Detective Sandra Philo takes the case and, questioning Cathy and her co-workers, realizes at once that Cathy is concealing her relationship with Hans. She also knows Peter is rich enough to afford hiring a professional hit. What she doesn't realize is that the guilty sim is prepared to have her killed, too. Peter and Sarkar race to find a way to "pull the plug" on the sims before Philo and perhaps others die.

==Critical reception==
Besides winning the Nebula Award, The Terminal Experiment won the Prix Aurora Award for Best Long Form in English of 1995. It also earned one of the nine HOMer Awards that Sawyer has won. The novel was a Preliminary Nominee for the Bram Stoker Award, for Superior Achievement in a Novel, and was nominated for the Science Fiction Chronicle Award.

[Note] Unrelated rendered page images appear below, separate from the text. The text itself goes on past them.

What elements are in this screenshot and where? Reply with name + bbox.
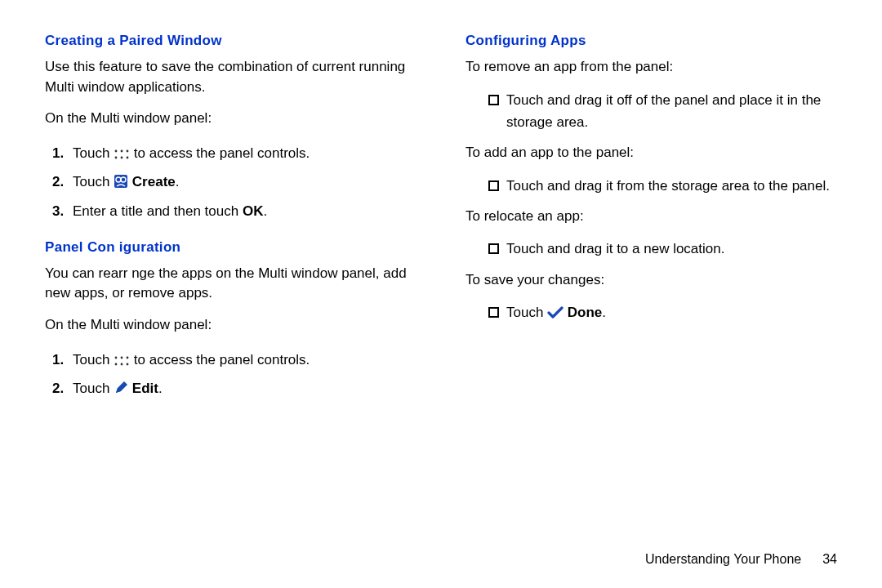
paragraph: To remove an app from the panel:: [466, 57, 837, 78]
bullet-item: Touch and drag it from the storage area …: [488, 175, 837, 197]
step-text: Touch: [73, 352, 114, 368]
bullet-item: Touch and drag it off of the panel and p…: [488, 89, 837, 133]
done-check-icon: [547, 304, 564, 326]
bullet-text: .: [602, 305, 606, 320]
svg-point-2: [127, 150, 129, 153]
paragraph: Use this feature to save the combination…: [45, 57, 416, 97]
step-text: Touch: [73, 174, 114, 189]
step-text: .: [176, 174, 180, 189]
ordered-steps: Touch to access the panel controls. Touc…: [45, 347, 416, 405]
svg-point-3: [115, 157, 118, 159]
page-number: 34: [822, 552, 837, 567]
step-text: to access the panel controls.: [130, 352, 310, 368]
svg-point-12: [115, 363, 118, 365]
bullet-list: Touch and drag it to a new location.: [466, 238, 837, 260]
svg-point-10: [121, 356, 123, 359]
svg-point-4: [121, 157, 123, 159]
paragraph: On the Multi window panel:: [45, 315, 416, 336]
step-3: Enter a title and then touch OK.: [68, 198, 416, 225]
svg-point-9: [115, 356, 118, 359]
paragraph: To add an app to the panel:: [466, 143, 837, 163]
step-text: Touch: [73, 381, 114, 396]
ordered-steps: Touch to access the panel controls. Touc…: [45, 140, 416, 225]
step-text: to access the panel controls.: [130, 145, 310, 161]
edit-icon: [114, 378, 128, 404]
paragraph: To relocate an app:: [466, 207, 837, 227]
paragraph: To save your changes:: [466, 270, 837, 291]
edit-label: Edit: [132, 381, 158, 396]
page-footer: Understanding Your Phone34: [645, 552, 837, 567]
bullet-item: Touch and drag it to a new location.: [488, 238, 837, 260]
heading-creating-paired-window: Creating a Paired Window: [45, 33, 416, 49]
bullet-list: Touch and drag it off of the panel and p…: [466, 89, 837, 133]
panel-controls-icon: [114, 350, 130, 376]
create-icon: [114, 172, 128, 198]
svg-point-1: [121, 150, 123, 153]
panel-controls-icon: [114, 143, 130, 169]
step-text: .: [158, 381, 163, 396]
paragraph: On the Multi window panel:: [45, 109, 416, 129]
create-label: Create: [132, 174, 176, 189]
bullet-item: Touch Done.: [488, 301, 837, 326]
bullet-text: Touch: [506, 305, 547, 320]
svg-point-13: [121, 363, 123, 365]
right-column: Configuring Apps To remove an app from t…: [466, 33, 837, 419]
bullet-list: Touch and drag it from the storage area …: [466, 175, 837, 197]
bullet-list: Touch Done.: [466, 301, 837, 326]
ok-label: OK: [243, 203, 264, 219]
step-2: Touch Edit.: [68, 376, 416, 404]
heading-configuring-apps: Configuring Apps: [466, 33, 837, 49]
step-1: Touch to access the panel controls.: [68, 140, 416, 169]
step-text: .: [263, 203, 267, 219]
svg-point-0: [115, 150, 118, 153]
step-2: Touch Create.: [68, 169, 416, 198]
heading-panel-configuration: Panel Con iguration: [45, 239, 416, 256]
footer-section: Understanding Your Phone: [645, 552, 801, 566]
paragraph: You can rearr nge the apps on the Multi …: [45, 264, 416, 304]
step-1: Touch to access the panel controls.: [68, 347, 416, 376]
step-text: Touch: [73, 145, 114, 161]
done-label: Done: [568, 305, 603, 320]
svg-point-14: [127, 363, 129, 365]
two-column-layout: Creating a Paired Window Use this featur…: [45, 33, 837, 419]
left-column: Creating a Paired Window Use this featur…: [45, 33, 416, 419]
step-text: Enter a title and then touch: [73, 203, 243, 219]
svg-point-5: [127, 157, 129, 159]
svg-point-11: [127, 356, 129, 359]
manual-page: Creating a Paired Window Use this featur…: [0, 0, 882, 588]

Brian Stableford wrote in an overview: "Sawyer's work became conspicuously more ambitious in the late 1990s. The Terminal Experiment (1995) has a murder mystery subplot, but foregrounds an enquiry into the roots of ethical philosophy, employing three artificial 'clones' of its protagonist's personality as subjects in an elaborate thought experiment."

Steven H Silver wrote, "Sawyer is writing a mystery with this book, and, to a certain extent, succeeds. The pace is good, keeping you turning the pages, and the characters are likeable, even the libidinous Hans and the un-enlightened Rod. However, because of the way Sawyer creates his mystery, there is no real chance of figuring out who is responsible."